Oranges Are Not The Only Fruit

This essay has a total of 1058 words and 5 pages.

Oranges Are Not The Only Fruit


In a story of a young girl coming of age and finding her sexuality in a very religious
community, it is key to have a female figure that plays a key role for the character. A
mother should play the key role but what happens when this role is confused with a very
spiritual role? Where will a young girl turn to when her life goes against the rules
society has set for her?

Jeanette has lived a sheltered life with no influence on her except for the church. Her
mother is a strict Christian with a deep resentment for things and people not within her
fold. Being brought up in a society where going against the norm is a sin. A society that
shakes its head at acts of individualism and shuns those they can not convert to their way
of thinking. In effect, a cult based on a long -standing text, the bible. In this cult
though, Jeanette finds a kindred spirit that doesn't fit the mold set by this religious

Elsie is an older woman who believes in God and all of his wonders. "'Listen to what the
Lord has done for me this week.' She needed eggs, the Lord sent them. She had a bout of
colic, the Lord took it away." (Winterson, p. 23). Even for her strong belief in God and
all of His glories she is considered an eccentric. She practices numerology, creates
unusual crafts and is outspoken. This personality is what attracts Jeanette.

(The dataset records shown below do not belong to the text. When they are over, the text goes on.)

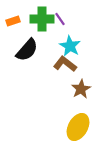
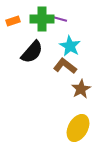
purple line: rotated 40 degrees counterclockwise
black semicircle: moved 5 px right, 2 px down
brown L-shape: moved 2 px down
yellow ellipse: moved 1 px down
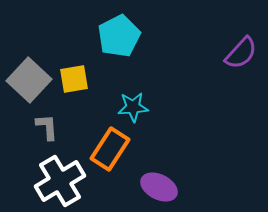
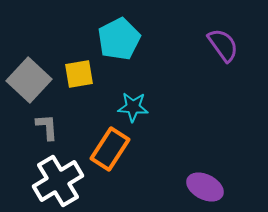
cyan pentagon: moved 3 px down
purple semicircle: moved 18 px left, 8 px up; rotated 78 degrees counterclockwise
yellow square: moved 5 px right, 5 px up
cyan star: rotated 8 degrees clockwise
white cross: moved 2 px left
purple ellipse: moved 46 px right
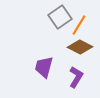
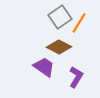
orange line: moved 2 px up
brown diamond: moved 21 px left
purple trapezoid: rotated 110 degrees clockwise
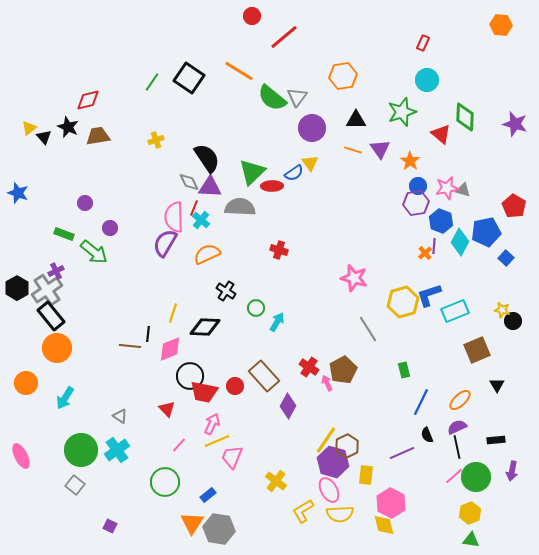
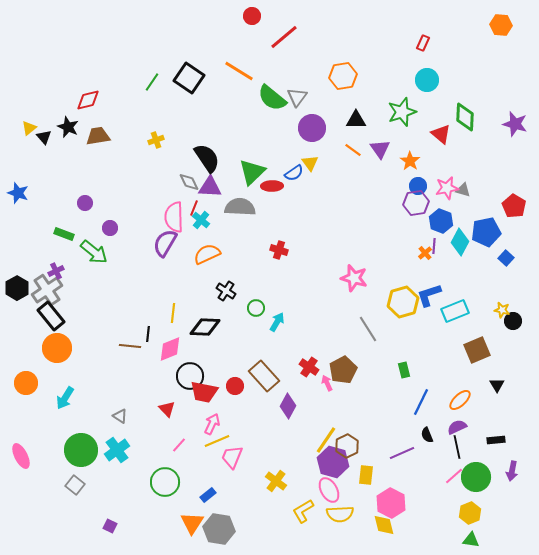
orange line at (353, 150): rotated 18 degrees clockwise
yellow line at (173, 313): rotated 12 degrees counterclockwise
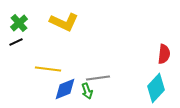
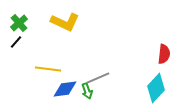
yellow L-shape: moved 1 px right
black line: rotated 24 degrees counterclockwise
gray line: rotated 15 degrees counterclockwise
blue diamond: rotated 15 degrees clockwise
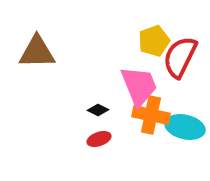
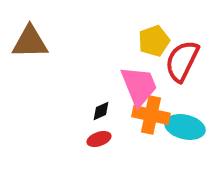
brown triangle: moved 7 px left, 10 px up
red semicircle: moved 2 px right, 4 px down
black diamond: moved 3 px right, 1 px down; rotated 50 degrees counterclockwise
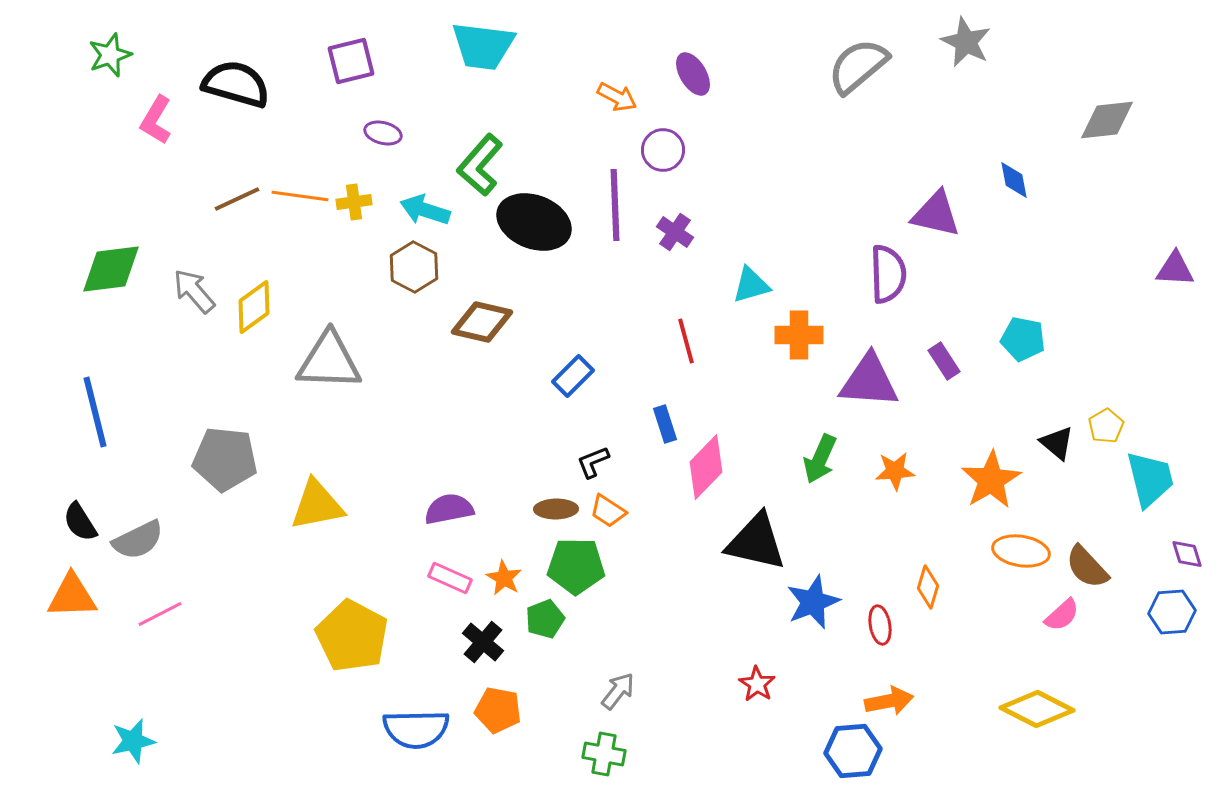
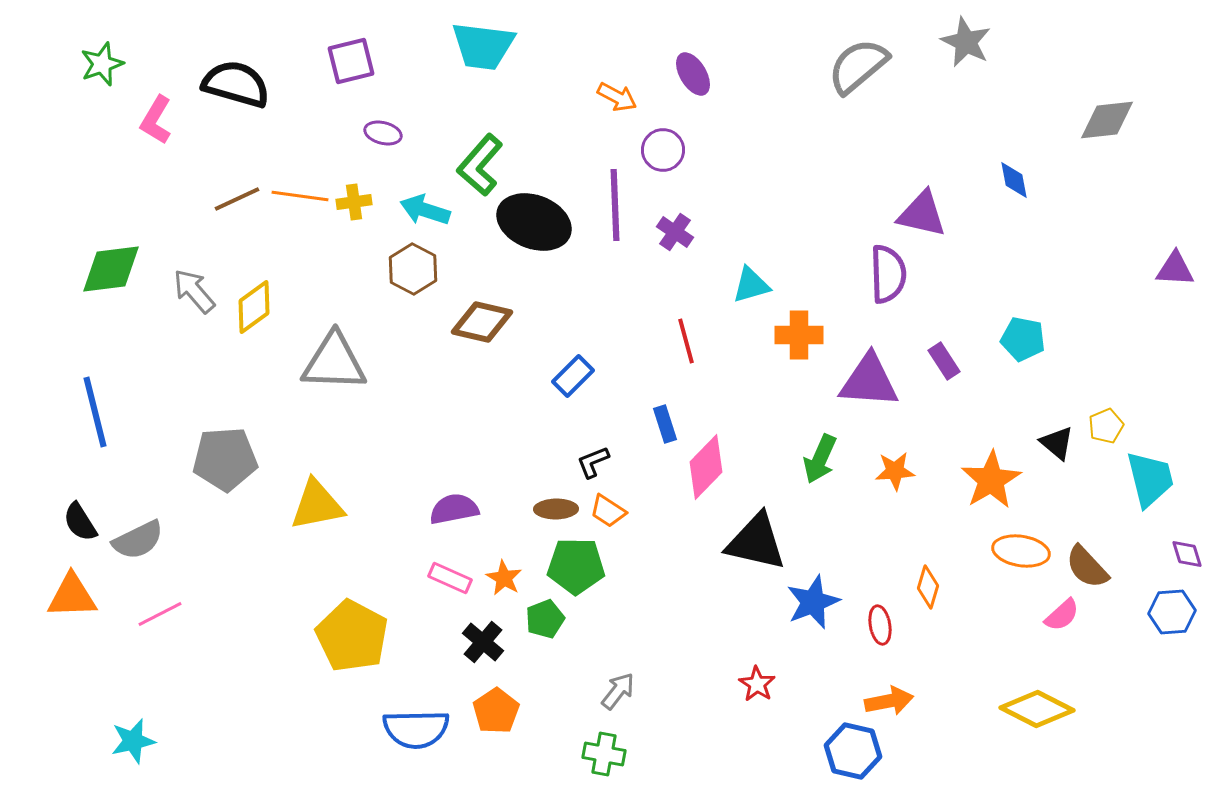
green star at (110, 55): moved 8 px left, 9 px down
purple triangle at (936, 214): moved 14 px left
brown hexagon at (414, 267): moved 1 px left, 2 px down
gray triangle at (329, 361): moved 5 px right, 1 px down
yellow pentagon at (1106, 426): rotated 8 degrees clockwise
gray pentagon at (225, 459): rotated 10 degrees counterclockwise
purple semicircle at (449, 509): moved 5 px right
orange pentagon at (498, 710): moved 2 px left, 1 px down; rotated 27 degrees clockwise
blue hexagon at (853, 751): rotated 18 degrees clockwise
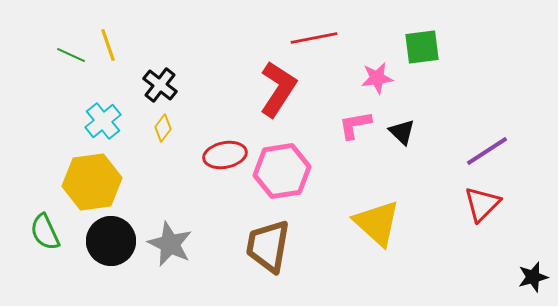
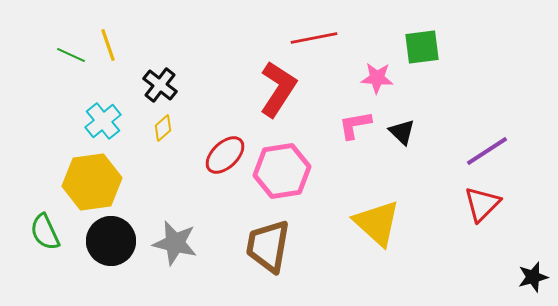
pink star: rotated 12 degrees clockwise
yellow diamond: rotated 12 degrees clockwise
red ellipse: rotated 33 degrees counterclockwise
gray star: moved 5 px right, 1 px up; rotated 12 degrees counterclockwise
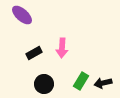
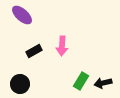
pink arrow: moved 2 px up
black rectangle: moved 2 px up
black circle: moved 24 px left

Elsie is so
unlike her mother and the other women of the congregation and this fact pulls Jeanette
closer to Elsie. Jeanette looks to Elsie for guidance and an understanding ear that
doesn't judge her harshly.

On the other hand Jeanette's mother is an extreme personality. This personality is not
seen as eccentric, it is seen as a trait that she is a true believer and follower of the
Lords word. Religion is her way of controlling things in an otherwise confusing world.
Within this circle of believers she can control the people around her with out anyone
questioning her.

Her power is not seen as going beyond the limits. It is seen as a sign that this is her
true calling and that she is a messenger of God. Also, Jeanette is not a child she wanted
to love and care for. Jeanette was a child she adopted so that she could mold another
solider for God. "…She would get a child, train it, build it, dedicate it to the Lord: a
missionary child, a servant of God, a blessing." (Winterson, p. 10).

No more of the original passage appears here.